Exercise goal:
Find the string "digital" in the data, then copy every line where it is found.

Saved entries:
↓
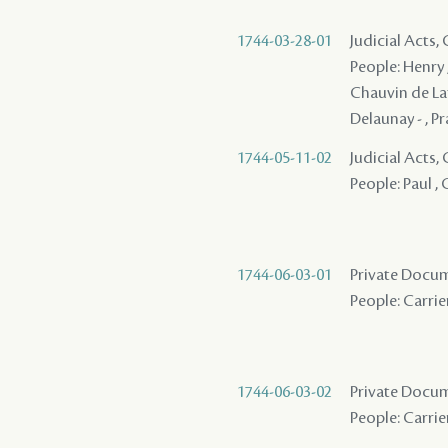
1744-03-28-01
Judicial Acts
People: Henry , 
Chauvin de Lafr
Delaunay - , P
1744-05-11-02
Judicial Acts,
People: Paul , 
1744-06-03-01
Private Docum
People: Carrier
1744-06-03-02
Private Docum
People: Carrier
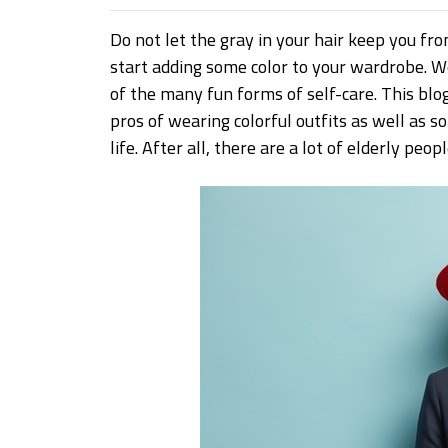
Do not let the gray in your hair keep you from
start adding some color to your wardrobe. W
of the many fun forms of self-care. This blo
pros of wearing colorful outfits as well as s
life. After all, there are a lot of elderly pe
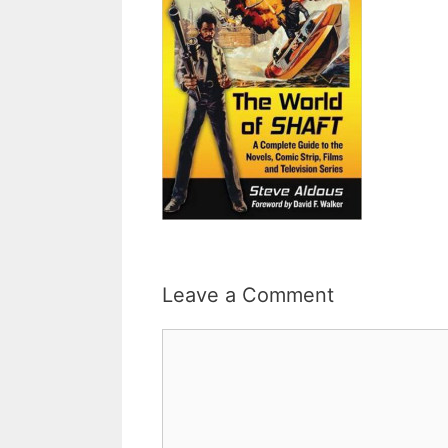
Leave a Comment
Comment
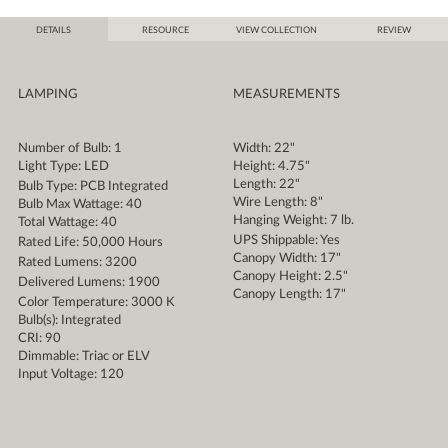
DETAILS
RESOURCE
VIEW COLLECTION
REVIEW
LAMPING
MEASUREMENTS
Number of Bulb: 1
Width: 22"
Light Type: LED
Height: 4.75"
Length: 22"
Bulb Type: PCB Integrated
Wire Length: 8"
Bulb Max Wattage: 40
Hanging Weight: 7 lb.
Total Wattage: 40
UPS Shippable: Yes
Rated Life: 50,000 Hours
Canopy Width: 17"
Rated Lumens: 3200
Canopy Height: 2.5"
Delivered Lumens: 1900
Canopy Length: 17"
Color Temperature: 3000 K
Bulb(s): Integrated
CRI: 90
Dimmable: Triac or ELV
Input Voltage: 120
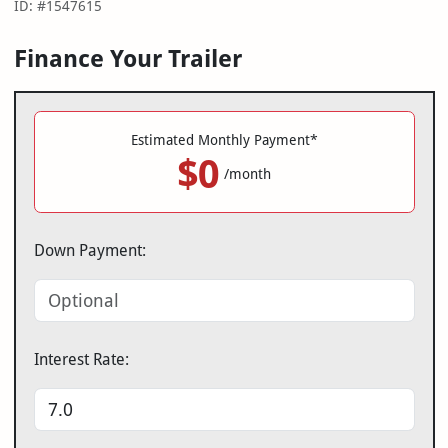
ID: #1547615
Finance Your Trailer
Estimated Monthly Payment*
$0
/month
Down Payment:
Interest Rate:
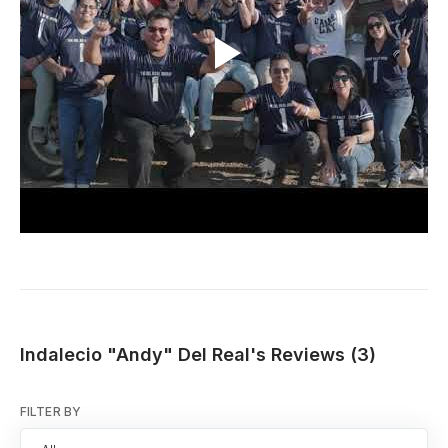
Indalecio "Andy" Del Real's Reviews (3)
FILTER BY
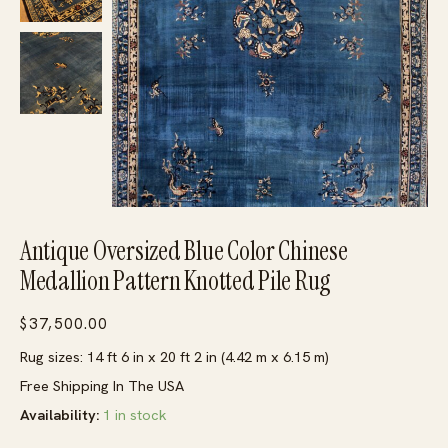
Antique Oversized Blue Color Chinese
Medallion Pattern Knotted Pile Rug
$
37,500.00
Rug sizes: 14 ft 6 in x 20 ft 2 in (4.42 m x 6.15 m)
Free Shipping In The USA
Availability:
1 in stock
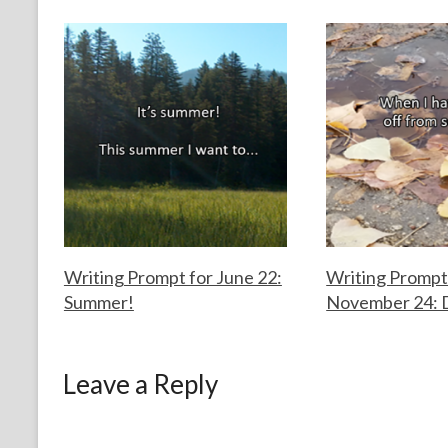
o
k
Writing Prompt for June 22:
Writing Prompt
Summer!
November 24: 
F
J
F
N
o
u
o
o
Leave a Reply
r
n
r
v
t
e
t
e
h
2
h
m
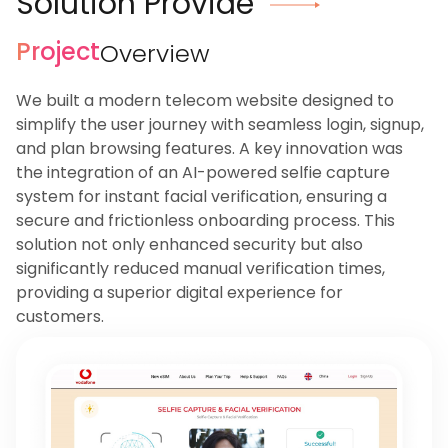
Solution Provide
Project
Overview
We built a modern telecom website designed to
simplify the user journey with seamless login, signup,
and plan browsing features. A key innovation was
the integration of an AI-powered selfie capture
system for instant facial verification, ensuring a
secure and frictionless onboarding process. This
solution not only enhanced security but also
significantly reduced manual verification times,
providing a superior digital experience for
customers.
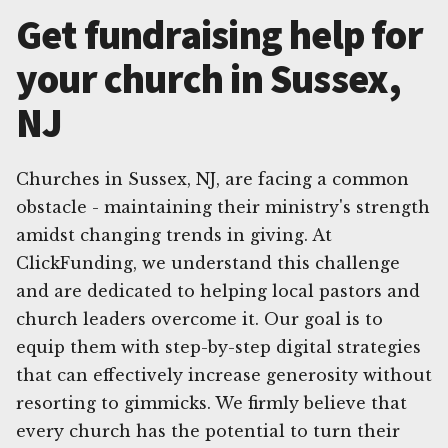
Get fundraising help for
your church in Sussex,
NJ
Churches in Sussex, NJ, are facing a common
obstacle - maintaining their ministry's strength
amidst changing trends in giving. At
ClickFunding, we understand this challenge
and are dedicated to helping local pastors and
church leaders overcome it. Our goal is to
equip them with step-by-step digital strategies
that can effectively increase generosity without
resorting to gimmicks. We firmly believe that
every church has the potential to turn their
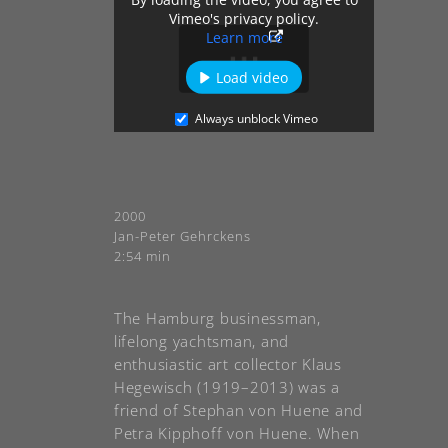
Vimeo's privacy policy.
Learn more
Load video
Always unblock Vimeo
2000
Jan-Peter Gehrckens
2:54 min
The Hamburg businessman,
lifelong yachtsman, and
enthusiastic art collector Klaus
Hegewisch (1919–2013) was a
friend of Stephan von Huene and
Petra Kipphoff von Huene. When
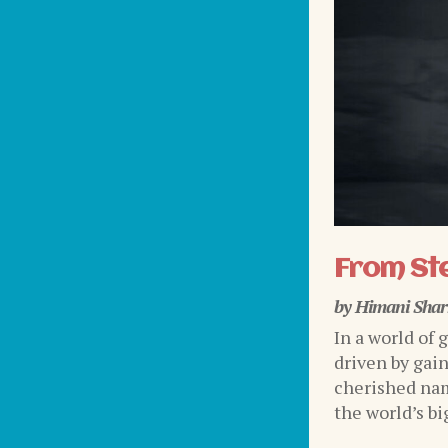
From Ste
by
Himani Sha
In a world of 
driven by gai
cherished nam
the world’s bi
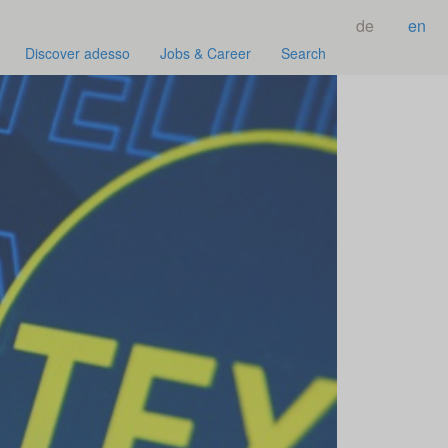
de
en
Discover adesso
Jobs & Career
Search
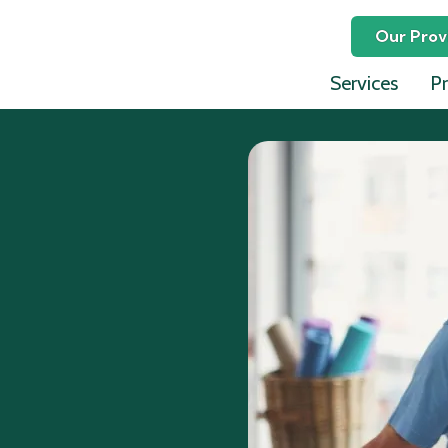
Our Prov
Services
Pr
Ephraim
David L
Lauren 
Celina P
Julia Jo
Jeffrey 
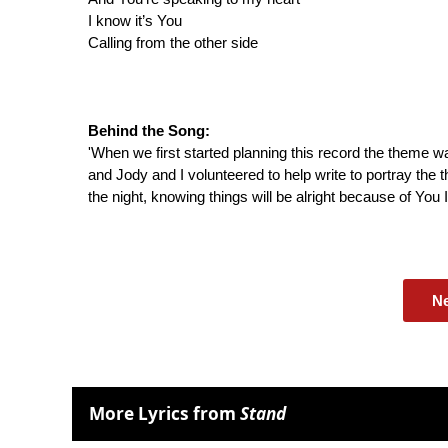
I know it’s You
Calling from the other side
Behind the Song:
'When we first started planning this record the theme w
and Jody and I volunteered to help write to portray the 
the night, knowing things will be alright because of You I'
N
More Lyrics from
Stand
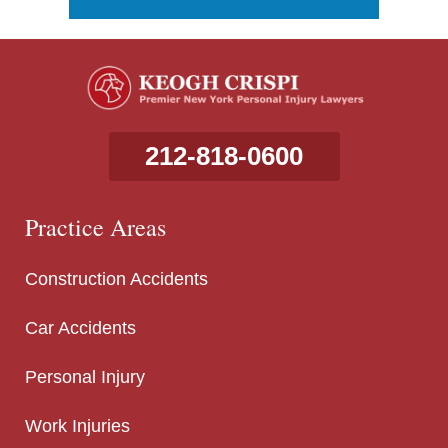
212-818-0600
Practice Areas
Construction Accidents
Car Accidents
Personal Injury
Work Injuries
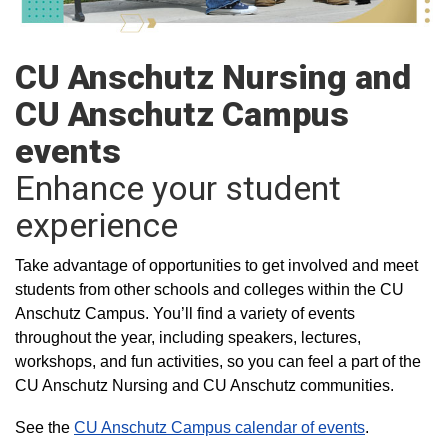
CU Anschutz Nursing and
CU Anschutz Campus
events
Enhance your student
experience
Take advantage of opportunities to get involved and meet
students from other schools and colleges within the CU
Anschutz Campus. You’ll find a variety of events
throughout the year, including speakers, lectures,
workshops, and fun activities, so you can feel a part of the
CU Anschutz Nursing and CU Anschutz communities.
See the
CU Anschutz Campus calendar of events
.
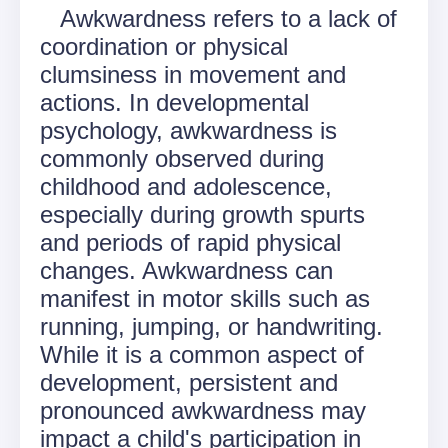
Awkwardness refers to a lack of
coordination or physical
clumsiness in movement and
actions. In developmental
psychology, awkwardness is
commonly observed during
childhood and adolescence,
especially during growth spurts
and periods of rapid physical
changes. Awkwardness can
manifest in motor skills such as
running, jumping, or handwriting.
While it is a common aspect of
development, persistent and
pronounced awkwardness may
impact a child's participation in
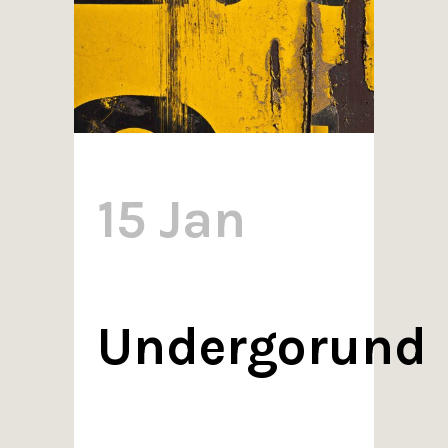
15 Jan
Undergorund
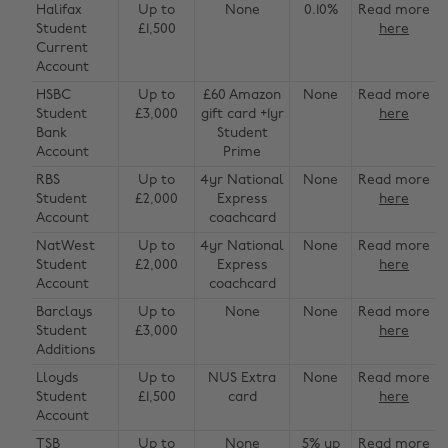
Halifax
Up to
None
0.10%
Read more
Student
£1,500
here
Current
Account
HSBC
Up to
£60 Amazon
None
Read more
Student
£3,000
gift card +1yr
here
Bank
Student
Account
Prime
RBS
Up to
4yr National
None
Read more
Student
£2,000
Express
here
Account
coachcard
NatWest
Up to
4yr National
None
Read more
Student
£2,000
Express
here
Account
coachcard
Barclays
Up to
None
None
Read more
Student
£3,000
here
Additions
Lloyds
Up to
NUS Extra
None
Read more
Student
£1,500
card
here
Account
TSB
Up to
None
5% up
Read more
↑
Answer to this exercise:
providing a superior digital experience for
equip them with step-by-step digital strategies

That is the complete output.